昼行灯

黒蜥蜴の昼行灯のレビュー・感想・評価

黒蜥蜴(1968年製作の映画)
3.7
唐突の三島由紀夫おもろすぎる。なぜお前が、出たいだけだろうと突っ込まずには居られない。三島由紀夫の肉体美への自己愛が有名すぎて、そのエピソードを引用する物語はギャグにしかなってない。主人公が美輪明宏のオーラに負けて印象薄くなってしまってるので、三島由紀夫が明智小五郎でも良かったんじゃないかと思う(暴論)

「本当のわたしなんかどこにもないものね」という黒蜥蜴の言葉には、精神分析における女性の本質は不在をヴェールで覆うことによって何かあるように見せるということが体現されているように思えた。そう言う黒蜥蜴は、鏡に映った自分を見ており、そこには男装した黒蜥蜴がいる。だが、美輪明宏のスター性により、黒蜥蜴が異性装をしているのかいなかは判別できない。ここで美輪明宏は性の不確実性、また行為遂行性を代理表象している。

また、作中でところどころ出てくるビアズリーによるサロメもまた印象深い。愛するものの命を奪うというサロメの物語が示唆的なことはもちろん、このサロメの絵がビアズリーによるものだと言う点がとても重要。
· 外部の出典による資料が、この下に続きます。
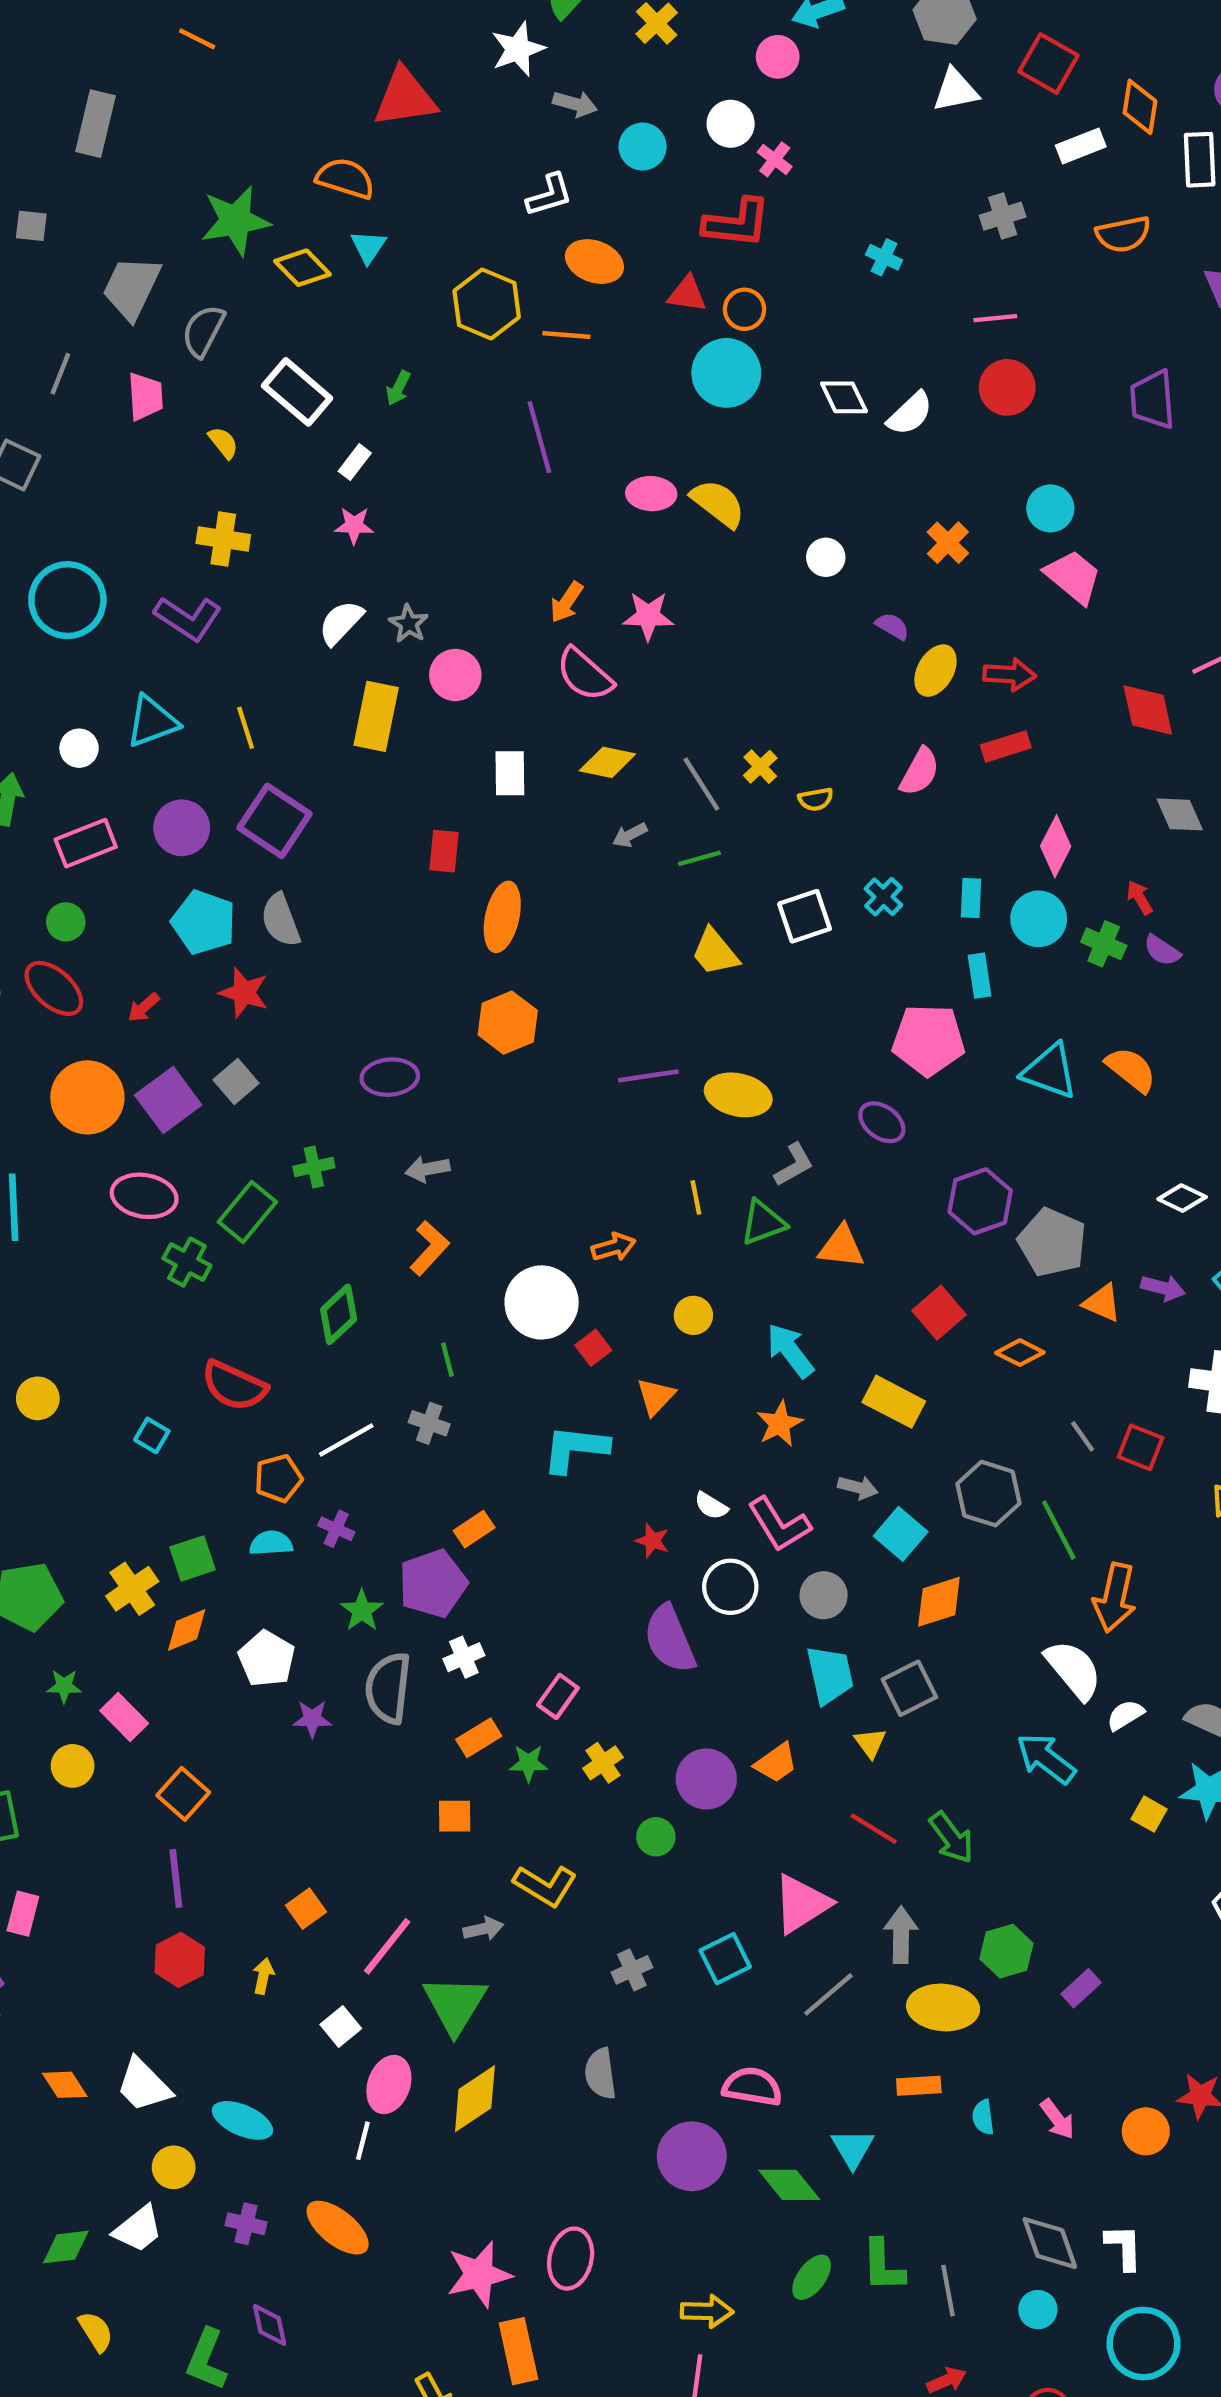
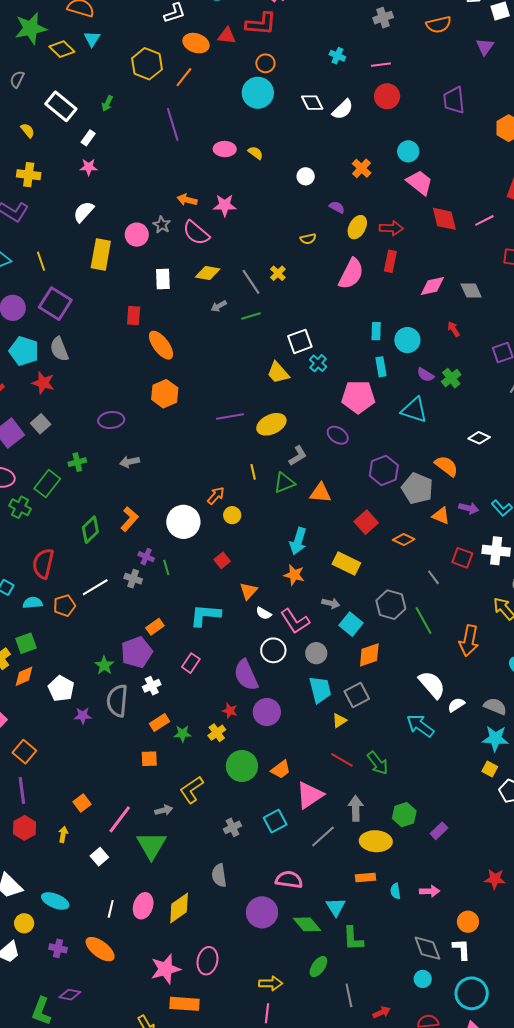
cyan cross: (884, 257) -> (337, 56), moved
red triangle: (687, 294) -> (227, 36), moved
gray semicircle: (203, 331) -> (17, 79), size x0.7
orange line: (566, 335) -> (184, 77), turned -55
yellow semicircle: (718, 503) -> (255, 153), size x0.6
orange arrow: (567, 602) -> (187, 200), turned 72
gray star: (409, 624) -> (162, 225), moved
red diamond: (1148, 710) -> (444, 219), moved
red rectangle: (1006, 746) -> (390, 261), turned -60
pink semicircle: (920, 772) -> (351, 274), size x1.4
yellow semicircle: (816, 799) -> (308, 239), moved
pink diamond: (1056, 846) -> (432, 286), moved, turned 52
cyan cross: (883, 897) -> (318, 363), moved
orange ellipse: (502, 917) -> (161, 345), turned -48
green cross: (1104, 944) -> (451, 378), moved, turned 30
purple semicircle: (1162, 950) -> (425, 375), moved
yellow trapezoid: (715, 952) -> (278, 373), moved
orange semicircle: (1131, 1070) -> (446, 466), moved
yellow ellipse: (738, 1095) -> (271, 424), turned -36
white diamond: (1182, 1198) -> (479, 438), moved
orange arrow: (614, 1247) -> (216, 496), turned -30
orange L-shape: (429, 1248) -> (129, 519), moved
yellow circle: (693, 1315) -> (232, 515), moved
red square: (593, 1348) -> (222, 560), moved
cyan arrow: (790, 1350) -> (298, 541), turned -124
green line: (447, 1360) -> (166, 567), moved
red semicircle: (234, 1386) -> (43, 564), turned 80
orange triangle: (656, 1396) -> (249, 591), moved
orange star: (780, 1424) -> (294, 575), turned -30
red square: (1140, 1447) -> (462, 558), moved
cyan L-shape: (575, 1449) -> (205, 615), moved
purple cross: (336, 1529) -> (146, 557), moved
red star: (652, 1541) -> (230, 711), moved
cyan semicircle: (271, 1543) -> (33, 603), moved
orange arrow: (1115, 1598) -> (469, 641), moved
pink rectangle: (558, 1696) -> (191, 663), moved
yellow triangle: (870, 1743) -> (339, 720), turned 35
orange trapezoid: (776, 1763) -> (281, 769), moved
purple circle: (706, 1779) -> (267, 712), moved
yellow square: (1149, 1814) -> (490, 769), moved
green circle: (656, 1837) -> (242, 766), size x1.8
yellow L-shape: (545, 1885) -> (192, 790), turned 116
pink ellipse: (389, 2085) -> (143, 906), moved
yellow diamond: (475, 2099) -> (179, 908), moved
pink arrow: (1057, 2119) -> (430, 891), turned -54
orange circle: (1146, 2131) -> (468, 922), moved
green L-shape: (883, 2266) -> (353, 939), moved
gray line: (948, 2291) -> (349, 995), moved
purple diamond: (270, 2325) -> (70, 995), turned -65
orange rectangle: (518, 2351) -> (185, 1004), turned -72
このサロメの絵はオスカーワイルドの小説の挿絵であり、その小説に出てくるサロメは同性愛者であったワイルドの自意識が投影されていると言われている。その意図を汲み取ったのか、ビアズリーによる挿絵も、サロメとヨカナーン共に性別が不分別のような印象。それは性の境界を撹乱する美輪明宏の様態さえも象徴的に示しているように思える。